China

‘I won’t give up’: four of the politicians and activists sentenced in Hong Kong


The veteran activists and politicians Martin Lee, Jimmy Lai, Margaret Ng and Lee Cheuk-yan have been sentenced to up to 12 months in jail for their involvement in Hong Kong’s protest movement.

Martin Lee

“Thus we left Hong Kong to her fate and the hope that Martin Lee, the leader of the Democrats, would not be arrested,” wrote Prince Charles in his diary, after the 1997 handover of Hong Kong from Britain to China. At the time Hong Kong was promised 50 years of semi-autonomy – it lasted less than half that.

Lee arrived in Hong Kong in 1949 as an 11-year-old, the son of a former Kuomintang lieutenant general who brought his family to Hong Kong when they lost the civil war in China. Lee, now an 82-year-old barrister, grew to become one of the city’s most respected legal minds.

Over the decades Beijing has called him a “traitor”, a “counter-revolutionary” and, in 2019, one of a “new Gang of Four” alongside Lai, Albert Ho and the former Hong Kong chief secretary Anson Chan. In Hong Kong he is known as the “father of democracy”.

In the late 1980s, ahead of the 1997 handover from British rule, Lee was one of 23 Hong Kong people invited to join the drafting committee on Hong Kong’s mini constitution, the basic law. But in 1989 he was expelled from the committee after he criticised the massacre of Tiananmen Square protesters and advocated for sanctions.

In the 1990s he formed and led the Democratic party to huge success, serving in politics until his retirement in 2008. He continued to lobby internationally and defended pro-democracy protesters in court. Lee was a key participant of both the 2014 Occupy protests and the 2019 anti-extradition/pro-democracy protests.

Until his arrest in April 2020 over the August 2019 rally, Lee had never faced a courtroom as a defendant.
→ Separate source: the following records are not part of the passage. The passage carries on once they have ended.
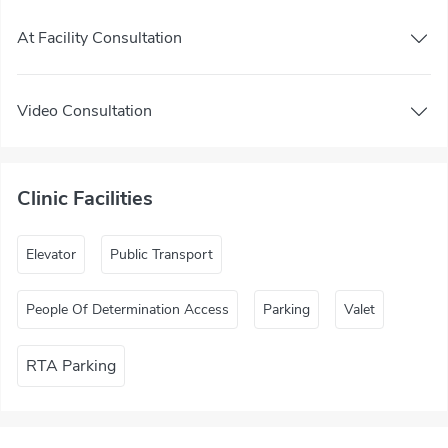
At Facility Consultation
Video Consultation
Clinic Facilities
Elevator
Public Transport
People Of Determination Access
Parking
Valet
RTA Parking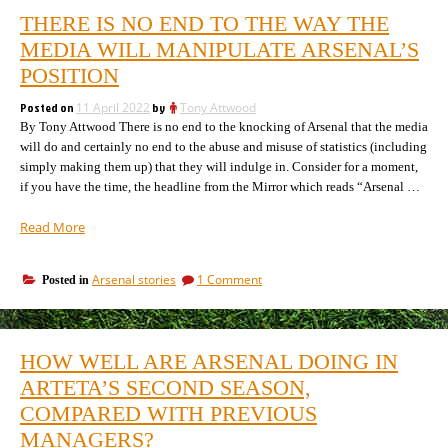
THERE IS NO END TO THE WAY THE
MEDIA WILL MANIPULATE ARSENAL’S
POSITION
Posted on
11 April 2022
by
Tony Attwood
By Tony Attwood There is no end to the knocking of Arsenal that the media
will do and certainly no end to the abuse and misuse of statistics (including
simply making them up) that they will indulge in. Consider for a moment,
if you have the time, the headline from the Mirror which reads “Arsenal …
“There
Read More
is
no
on
Arsenal stories
1 Comment
Posted in
end
There
to
is
the
no
way
end
HOW WELL ARE ARSENAL DOING IN
to
the
the
ARTETA’S SECOND SEASON,
media
way
will
COMPARED WITH PREVIOUS
the
manipulate
media
MANAGERS?
Arsenal’s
“Over the months and years, I’ve felt bad to see so many outstanding youngsters being arrested and prosecuted, but I was not charged,” he said at the time of his arrest. “I feel proud that I have a chance to walk this path of democracy together with them.”

Almost one year later, on 1 April, Lee and seven others were found guilty.
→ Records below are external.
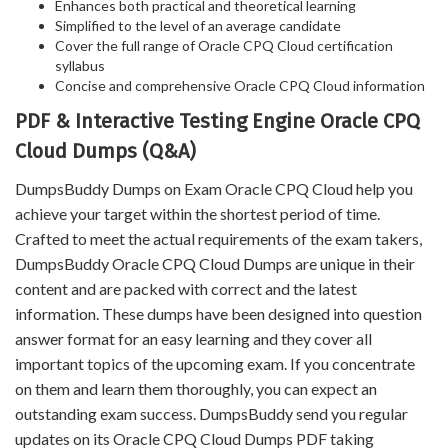
Enhances both practical and theoretical learning
Simplified to the level of an average candidate
Cover the full range of Oracle CPQ Cloud certification
syllabus
Concise and comprehensive Oracle CPQ Cloud information
PDF & Interactive Testing Engine Oracle CPQ
Cloud Dumps (Q&A)
DumpsBuddy Dumps on Exam Oracle CPQ Cloud help you
achieve your target within the shortest period of time.
Crafted to meet the actual requirements of the exam takers,
DumpsBuddy Oracle CPQ Cloud Dumps are unique in their
content and are packed with correct and the latest
information. These dumps have been designed into question
answer format for an easy learning and they cover all
important topics of the upcoming exam. If you concentrate
on them and learn them thoroughly, you can expect an
outstanding exam success. DumpsBuddy send you regular
updates on its Oracle CPQ Cloud Dumps PDF taking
“Hong Kong may be a tragedy but I won’t give up,” he said last year. “Even if you jail me, kill me, I will still point out it’s their fault. Democracy will come to China one day.”

Margaret Ng

Ng is a 73-year-old barrister and columnist, and a former politician in Hong Kong. She has never been on trial before this year. She first studied philosophy in Hong Kong and Boston, before reading law at Cambridge. Ng was called to the bar in the late 1980s, but instead became a journalist and editor because it was a “crucial” time of the Sino-British negotiations over Hong Kong’s future.

“My generation was embroiled in finding a way to preserve Hong Kong’s freedoms and original way of life after the change of sovereignty,” she told the court on Friday.

Margaret Ng
The pro-democracy activist and barrister Margaret Ng arrives at a court in Hong Kong. Photograph: Kin Cheung/AP

Ng served in parliament for 18 years, including as chair of a panel with oversight of the judiciary and working with NGOs to build community legal assistance, but also remained an activist, protesting against Beijing’s standing committee overturning a Hong Kong court judgment in 1999.

She is an internationally renowned legal professional and in 2019 was jointly awarded the International Bar Association’s human rights award, along with Martin Lee, for their lifelong defence of freedom, democracy and the rule of law.

On Friday she told the court the rule of law had to be defended not just in parliament and the courts but also on the streets, where she was not protected by privilege.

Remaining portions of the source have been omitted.